Exercise directions - In the data that follows, give the number of lines containing the word "cette". Offer no additional comment.

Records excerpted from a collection
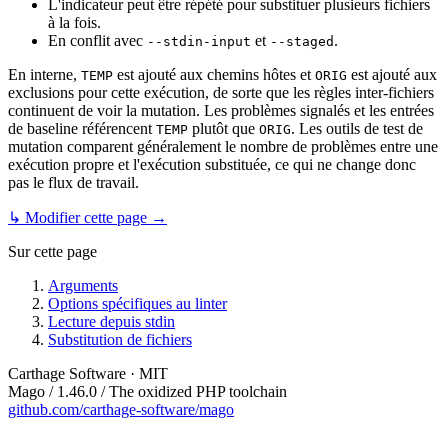
L'indicateur peut être répété pour substituer plusieurs fichiers
à la fois.
En conflit avec
et
.
--stdin-input
--staged
En interne,
est ajouté aux chemins hôtes et
est ajouté aux
TEMP
ORIG
exclusions pour cette exécution, de sorte que les règles inter-fichiers
continuent de voir la mutation. Les problèmes signalés et les entrées
de baseline référencent
plutôt que
. Les outils de test de
TEMP
ORIG
mutation comparent généralement le nombre de problèmes entre une
exécution propre et l'exécution substituée, ce qui ne change donc
pas le flux de travail.
↳ Modifier cette page →
Sur cette page
Arguments
Options spécifiques au linter
Lecture depuis stdin
Substitution de fichiers
Carthage Software · MIT
Mago / 1.46.0 / The oxidized PHP toolchain
github.com/carthage-software/mago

Exercise result - 3